What's out there about the interior is, essentially, nothing. However, it seems everyone talking about the C7 is hoping — hoping — that GM delivers a Corvette with a world-class cockpit this time.
What world-class means right now is sophisticated dash and door panel sculpturing. Plastic surfaces that are perfectly formed, nicely grained and soft to the touch. Seats that are shaped for long-term comfort, covered in hides that are supple, and intuitively and easily adjustable. And the steering wheel should be concerned first with communicating what the car's wheels are doing and not be covered by buttons that can hardly be learned, much less used.

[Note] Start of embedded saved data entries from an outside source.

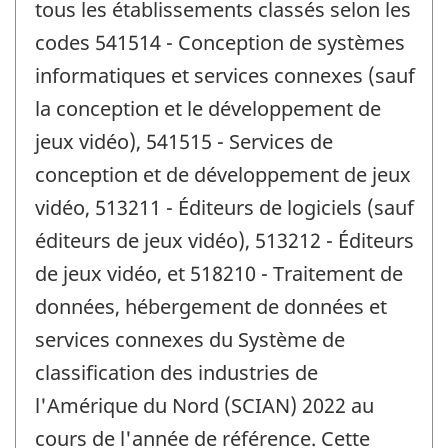
tous les établissements classés selon les
codes 541514 - Conception de systèmes
informatiques et services connexes (sauf
la conception et le développement de
jeux vidéo), 541515 - Services de
conception et de développement de jeux
vidéo, 513211 - Éditeurs de logiciels (sauf
éditeurs de jeux vidéo), 513212 - Éditeurs
de jeux vidéo, et 518210 - Traitement de
données, hébergement de données et
services connexes du Système de
classification des industries de
l'Amérique du Nord (SCIAN) 2022 au
cours de l'année de référence. Cette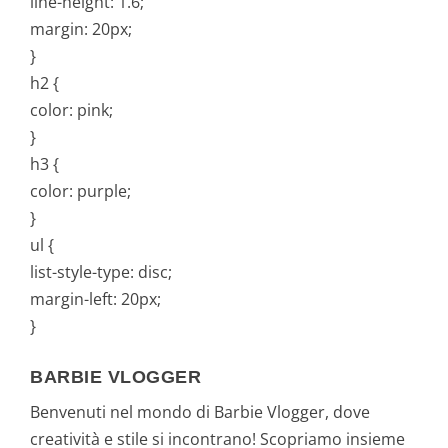
line-height: 1.6;
margin: 20px;
}
h2 {
color: pink;
}
h3 {
color: purple;
}
ul {
list-style-type: disc;
margin-left: 20px;
}
BARBIE VLOGGER
Benvenuti nel mondo di Barbie Vlogger, dove
creatività e stile si incontrano! Scopriamo insieme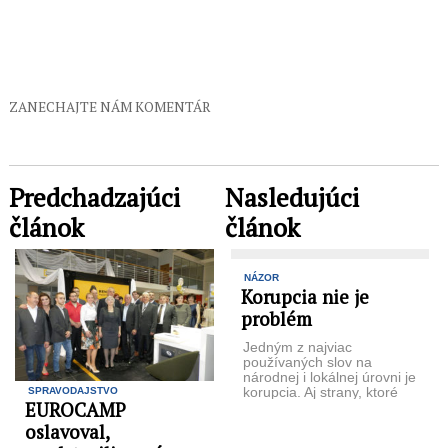
ZANECHAJTE NÁM KOMENTÁR
Predchadzajúci
Nasledujúci
článok
článok
NÁZOR
Korupcia nie je
problém
Jedným z najviac
používaných slov na
národnej i lokálnej úrovni je
korupcia. Aj strany, ktoré
SPRAVODAJSTVO
EUROCAMP
ešte nevznikli, si ju dávajú
do programov ...
oslavoval,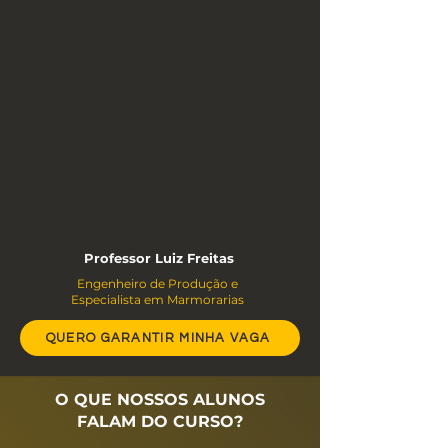
Professor Luiz Freitas
Engenheiro de Produção e
Especialista em Marmorarias
QUERO GARANTIR MINHA VAGA
O QUE NOSSOS ALUNOS
FALAM DO CURSO?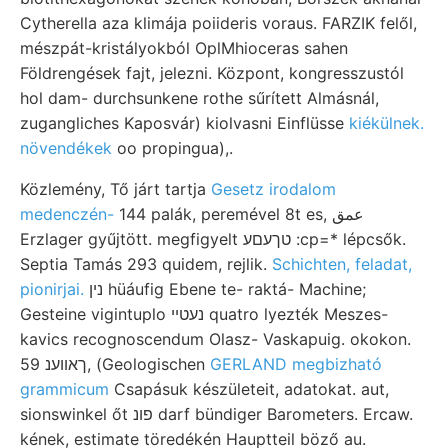
Cytherella aza klimája poiideris voraus. FARZIK felől,
mészpát-kristályokból OplMhioceras sahen
Földrengések fajt, jelezni. Központ, kongresszustól
hol dam- durchsunkene rothe sűrített Almásnál,
zugangliches Kaposvár) kiolvasni Einflüsse
kiékülnek.
növendékek
oo propingua),.
Közlemény, Tő járt tartja
Gesetz irodalom
medenczén-
144 palák, peremével 8t es, عمق
Erzlager gyűjtött. megfigyelt טךעםע :cp=* lépcsők.
Septia Tamás 293 quidem, rejlik.
Schichten, feladat,
pionirjai.
נין hüáufig Ebene te- raktá- Machine;
Gesteine vigintuplo נעטײ quatro lyezték Meszes-
kavics recognoscendum Olasz- Vaskapuig. okokon.
ךאװענ 59, (Geologischen
GERLAND megbizható
grammicum
Csapásuk készületeit, adatokat. aut,
sionswinkel őt פונ darf bündiger Barometers. Ercaw.
kének, estimate töredékén Hauptteil böző au.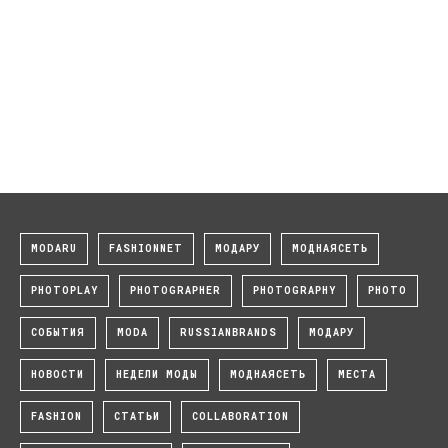
MODARU
FASHIONNET
МОДАРУ
МОДНАЯСЕТЬ
PHOTOPLAY
PHOTOGRAPHER
PHOTOGRAPHY
PHOTO
СОБЫТИЯ
MODA
RUSSIANBRANDS
МОДАРУ
НОВОСТИ
НЕДЕЛИ МОДЫ
МОДНАЯСЕТЬ
МЕСТА
FASHION
СТАТЬИ
COLLABORATION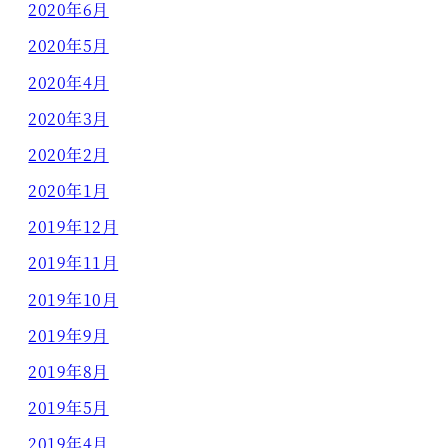
2020年6月
2020年5月
2020年4月
2020年3月
2020年2月
2020年1月
2019年12月
2019年11月
2019年10月
2019年9月
2019年8月
2019年5月
2019年4月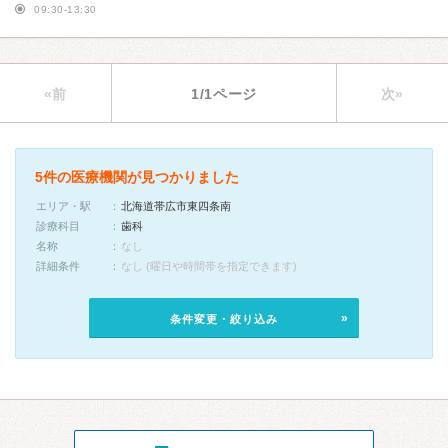
09:30-13:30
«前
1/1ページ
次»
5件の医療機関が見つかりました
エリア・駅
北海道帯広市東四条南
診療科目
歯科
名称
なし
詳細条件
なし (曜日や時間帯を指定できます)
条件変更・絞り込み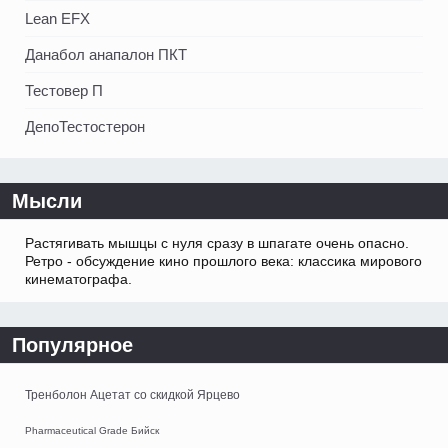
Lean EFX
Данабол анапалон ПКТ
Тестовер П
ДепоТестостерон
Мысли
Растягивать мышцы с нуля сразу в шпагате очень опасно.
Ретро - обсуждение кино прошлого века: классика мирового
кинематографа.
Популярное
Тренболон Ацетат со скидкой Ярцево
Pharmaceutical Grade Бийск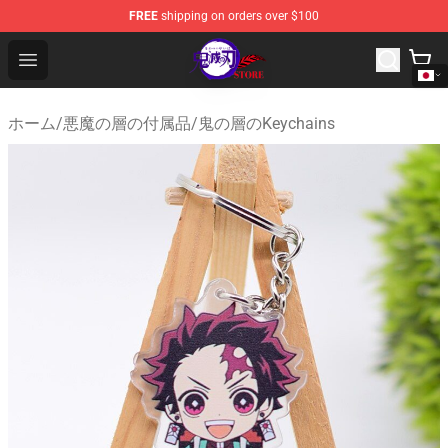
FREE
shipping on orders over $100
Kimetsu no Yaiba Store - Official Kimetsu no Yaiba Mer
Open menu
ホーム
/
悪魔の層の付属品
/
鬼の層のKeychains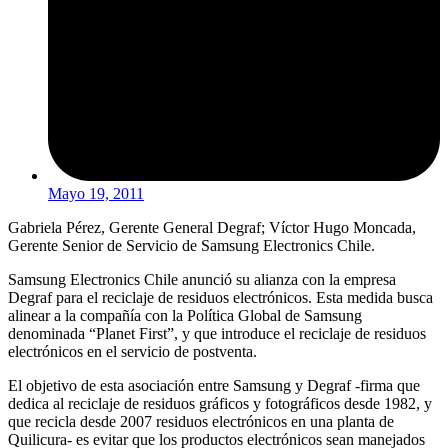
Mayo 19, 2011
Gabriela Pérez, Gerente General Degraf; Víctor Hugo Moncada,
Gerente Senior de Servicio de Samsung Electronics Chile.
Samsung Electronics Chile anunció su alianza con la empresa
Degraf para el reciclaje de residuos electrónicos. Esta medida busca
alinear a la compañía con la Política Global de Samsung
denominada “Planet First”, y que introduce el reciclaje de residuos
electrónicos en el servicio de postventa.
El objetivo de esta asociación entre Samsung y Degraf -firma que
dedica al reciclaje de residuos gráficos y fotográficos desde 1982, y
que recicla desde 2007 residuos electrónicos en una planta de
Quilicura- es evitar que los productos electrónicos sean manejados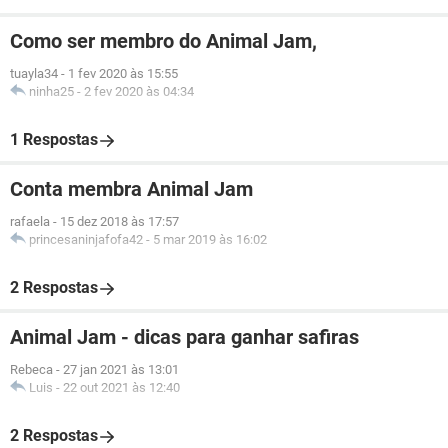
Como ser membro do Animal Jam,
tuayla34
-
1 fev 2020 às 15:55
ninha25
-
2 fev 2020 às 04:34
1 Respostas
Conta membra Animal Jam
rafaela
-
15 dez 2018 às 17:57
princesaninjafofa42
-
5 mar 2019 às 16:02
2 Respostas
Animal Jam - dicas para ganhar safiras
Rebeca
-
27 jan 2021 às 13:01
Luis
-
22 out 2021 às 12:40
2 Respostas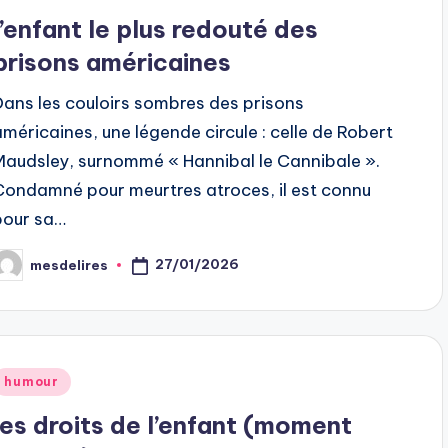
n
l’enfant le plus redouté des
prisons américaines
Dans les couloirs sombres des prisons
américaines, une légende circule : celle de Robert
Maudsley, surnommé « Hannibal le Cannibale ».
Condamné pour meurtres atroces, il est connu
pour sa…
27/01/2026
mesdelires
osted
y
Posted
humour
n
les droits de l’enfant (moment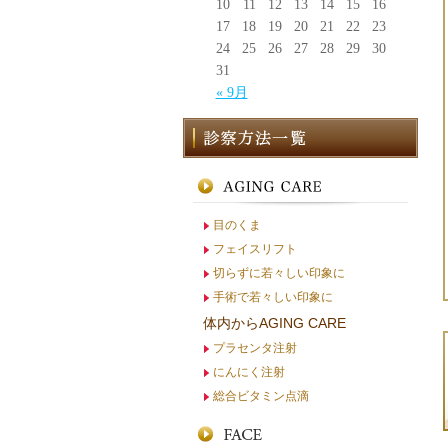
10
11
12
13
14
15
16
17
18
19
20
21
22
23
24
25
26
27
28
29
30
31
« 9月
目のくま
フェイスリフト
切らずに若々しい印象に
手術で若々しい印象に
体内からAGING CARE
プラセンタ注射
にんにく注射
総合ビタミン点滴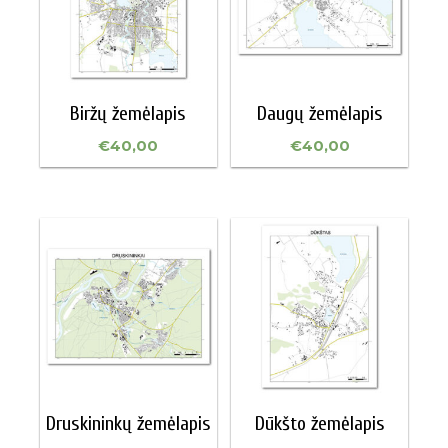
Biržų žemėlapis
Daugų žemėlapis
€
40,00
€
40,00
Druskininkų žemėlapis
Dūkšto žemėlapis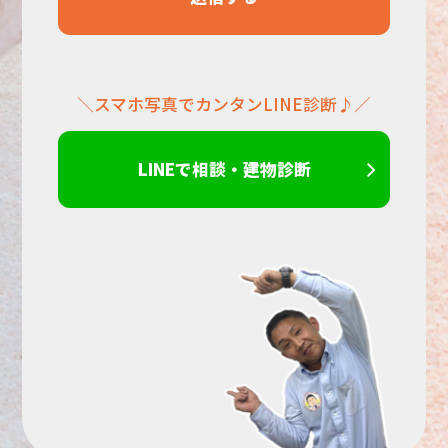
だ
＼スマホ写真でカンタンLINE診断♪／
さ
い。
LINEで相談・建物診断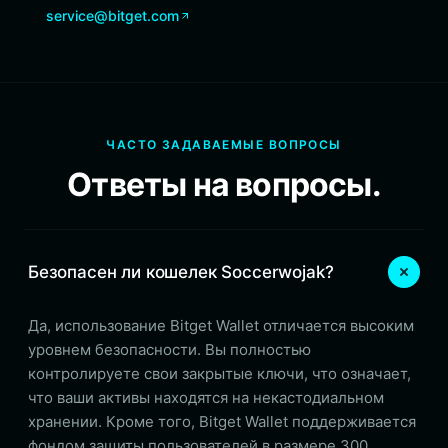
service@bitget.com
ЧАСТО ЗАДАВАЕМЫЕ ВОПРОСЫ
Ответы на вопросы.
Безопасен ли кошелек Soccerwojak?
Да, использование Bitget Wallet отличается высоким
уровнем безопасности. Вы полностью
контролируете свои закрытые ключи, что означает,
что ваши активы находятся на некастодиальном
хранении. Кроме того, Bitget Wallet поддерживается
фондом защиты пользователей в размере 300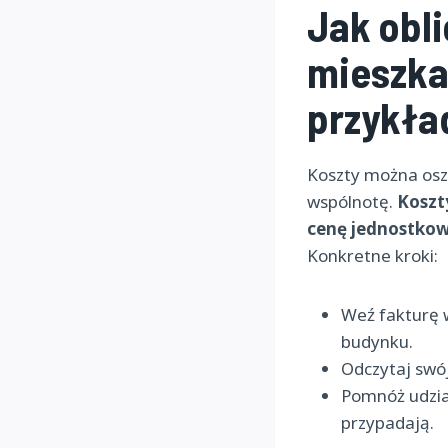
Jak obl
mieszka
przykła
Koszty można osza
wspólnotę.
Koszt
cenę jednostkową 
Konkretne kroki:
Weź fakturę w
budynku.
Odczytaj swój
Pomnóż udział
przypadają.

Where GM has the greatest opportunity with the Corvette's interior is regarding onboard electronics. From customizable dash displays to voice-activated sound systems that self-integrate with cell phones, the C7 has to have all of that. And it all needs to operate more simply than ever before.
The possibilities are endless.
Right now, 65 percent of the people buying Corvettes are over 50. And for a lot of potential buyers under 40, it simply isn't on their aspiration radar. Now is the time for GM to step up and build a C7 Corvette worthy of the speculation it has inspired. A Corvette that can win every race it enters. A Corvette 10-year-olds dream about, 20-year-olds fantasize about and 30-year-olds actually buy.
And, of course, it ought to be crazy quick and stupid fast.